■ **WHAT THIS TASK INVOLVES**
Copy exactly the lines of the data below, beginning with the line with "t tenir compte" and ending with the line with "ет после его". Pictures are to be omitted.

■ **MATERIAL TO PROCESS**
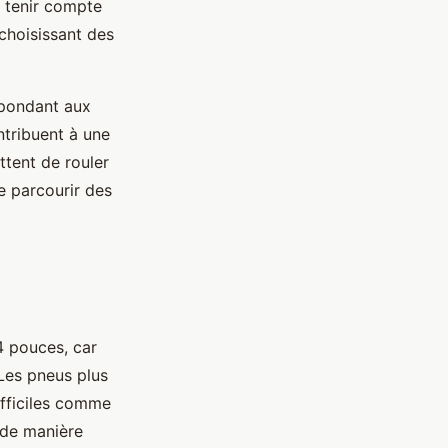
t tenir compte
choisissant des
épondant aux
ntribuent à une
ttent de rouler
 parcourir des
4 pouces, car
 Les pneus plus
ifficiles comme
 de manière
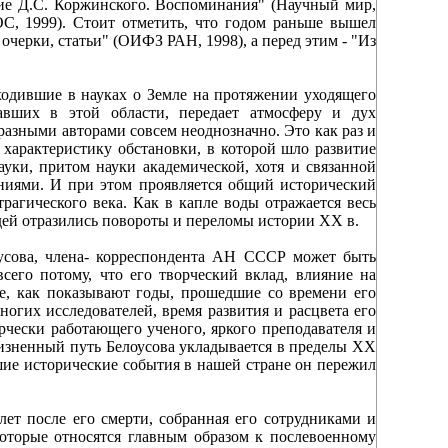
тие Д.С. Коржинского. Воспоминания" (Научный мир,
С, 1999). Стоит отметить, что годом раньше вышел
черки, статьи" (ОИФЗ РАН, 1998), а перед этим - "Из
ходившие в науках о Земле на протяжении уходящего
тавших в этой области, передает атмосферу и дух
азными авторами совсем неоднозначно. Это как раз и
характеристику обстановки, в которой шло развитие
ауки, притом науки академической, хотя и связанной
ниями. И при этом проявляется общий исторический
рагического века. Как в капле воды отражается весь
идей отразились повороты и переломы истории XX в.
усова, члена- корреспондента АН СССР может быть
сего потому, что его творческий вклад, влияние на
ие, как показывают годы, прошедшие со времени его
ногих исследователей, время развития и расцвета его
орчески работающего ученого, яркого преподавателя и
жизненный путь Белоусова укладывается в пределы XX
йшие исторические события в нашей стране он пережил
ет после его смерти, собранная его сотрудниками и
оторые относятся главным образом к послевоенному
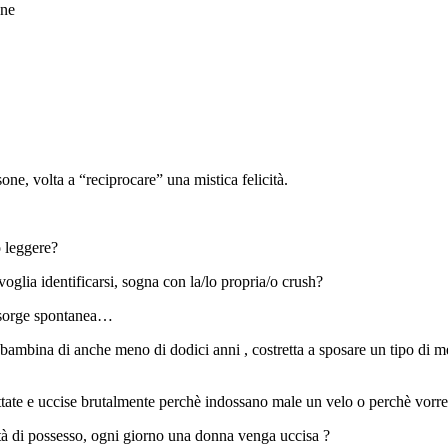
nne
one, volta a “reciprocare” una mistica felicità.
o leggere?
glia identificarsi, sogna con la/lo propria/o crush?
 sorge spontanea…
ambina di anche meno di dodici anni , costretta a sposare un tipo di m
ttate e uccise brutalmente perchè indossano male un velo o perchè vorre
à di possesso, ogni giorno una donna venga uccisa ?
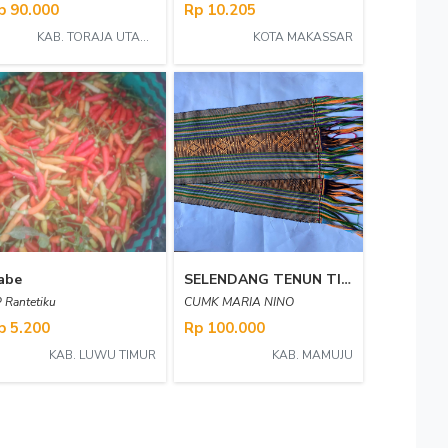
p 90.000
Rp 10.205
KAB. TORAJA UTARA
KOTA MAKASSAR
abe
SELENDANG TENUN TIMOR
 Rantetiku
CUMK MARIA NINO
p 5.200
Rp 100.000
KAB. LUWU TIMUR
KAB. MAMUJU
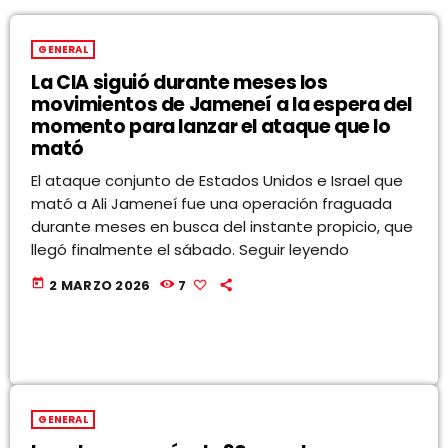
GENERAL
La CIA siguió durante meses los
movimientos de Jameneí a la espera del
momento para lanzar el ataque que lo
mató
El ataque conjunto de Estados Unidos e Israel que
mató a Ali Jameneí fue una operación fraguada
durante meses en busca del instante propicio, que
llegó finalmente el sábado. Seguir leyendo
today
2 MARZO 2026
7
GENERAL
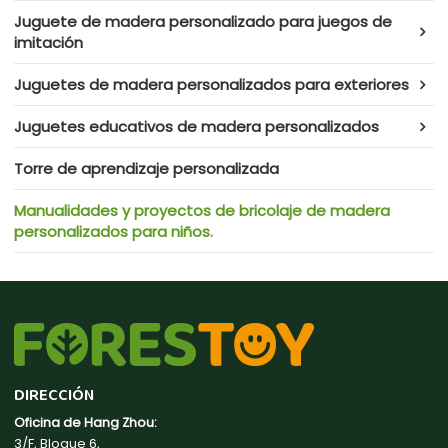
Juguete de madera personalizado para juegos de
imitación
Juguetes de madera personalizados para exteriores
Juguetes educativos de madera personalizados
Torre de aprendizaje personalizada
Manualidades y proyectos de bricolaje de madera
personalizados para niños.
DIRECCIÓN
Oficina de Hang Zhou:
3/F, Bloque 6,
==
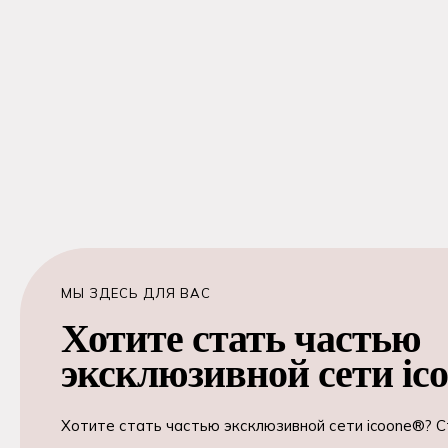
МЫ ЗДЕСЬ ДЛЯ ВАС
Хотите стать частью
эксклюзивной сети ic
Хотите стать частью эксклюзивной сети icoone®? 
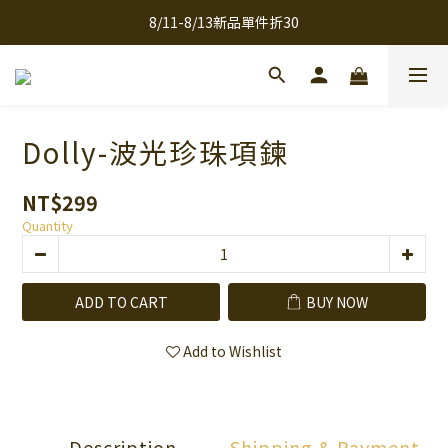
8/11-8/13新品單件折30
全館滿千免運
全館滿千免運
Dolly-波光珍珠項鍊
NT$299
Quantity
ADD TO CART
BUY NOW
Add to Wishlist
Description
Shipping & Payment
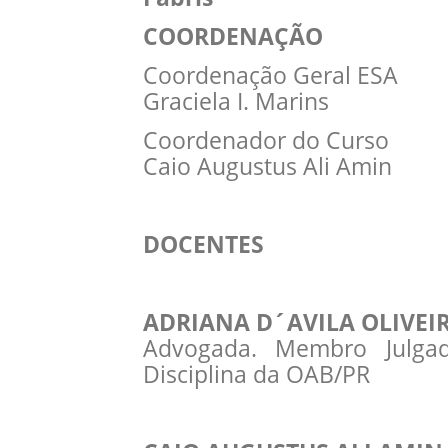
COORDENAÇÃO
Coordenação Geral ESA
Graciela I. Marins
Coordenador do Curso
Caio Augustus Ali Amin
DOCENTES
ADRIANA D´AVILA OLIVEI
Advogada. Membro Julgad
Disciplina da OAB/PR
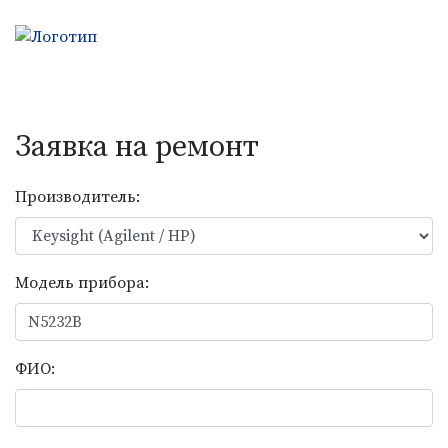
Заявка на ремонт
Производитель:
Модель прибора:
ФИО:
==
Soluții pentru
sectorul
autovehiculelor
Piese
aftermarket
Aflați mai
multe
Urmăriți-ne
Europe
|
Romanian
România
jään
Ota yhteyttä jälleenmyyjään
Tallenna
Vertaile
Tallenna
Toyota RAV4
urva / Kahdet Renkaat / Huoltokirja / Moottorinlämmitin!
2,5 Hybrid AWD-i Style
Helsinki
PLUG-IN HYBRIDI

■ **SOLUTION FOR THIS EXERCISE**
t tenir compte
choisissant des
épondant aux
ntribuent à une
ttent de rouler
 parcourir des
4 pouces, car
 Les pneus plus
ifficiles comme
 de manière
тие Д.С. Коржинского. Воспоминания" (Научный мир,
С, 1999). Стоит отметить, что годом раньше вышел
черки, статьи" (ОИФЗ РАН, 1998), а перед этим - "Из
ходившие в науках о Земле на протяжении уходящего
тавших в этой области, передает атмосферу и дух
азными авторами совсем неоднозначно. Это как раз и
характеристику обстановки, в которой шло развитие
ауки, притом науки академической, хотя и связанной
ниями. И при этом проявляется общий исторический
рагического века. Как в капле воды отражается весь
идей отразились повороты и переломы истории XX в.
усова, члена- корреспондента АН СССР может быть
сего потому, что его творческий вклад, влияние на
ие, как показывают годы, прошедшие со времени его
ногих исследователей, время развития и расцвета его
орчески работающего ученого, яркого преподавателя и
жизненный путь Белоусова укладывается в пределы XX
йшие исторические события в нашей стране он пережил
ет после его смерти, собранная его сотрудниками и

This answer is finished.